_Records drawn from a dataset:_
▬▬▬▬▬▬
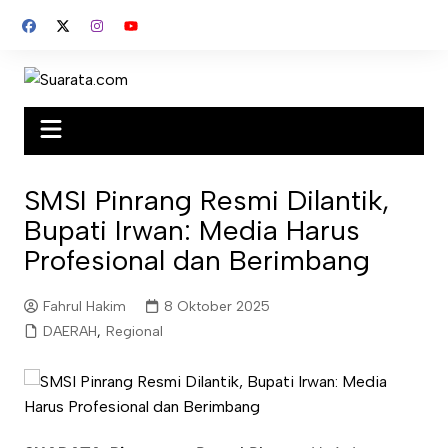
Skip
to
content
SMSI Pinrang Resmi Dilantik,
Bupati Irwan: Media Harus
Profesional dan Berimbang
Fahrul Hakim
8 Oktober 2025
DAERAH
,
Regional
▬▬▬▬▬▬
_Brief:_
Copy the data verbatim, skipping any image it holds.

_Exercise response:_
Skip
to
content
SMSI Pinrang Resmi Dilantik,
Bupati Irwan: Media Harus
Profesional dan Berimbang
Fahrul Hakim
8 Oktober 2025
DAERAH
,
Regional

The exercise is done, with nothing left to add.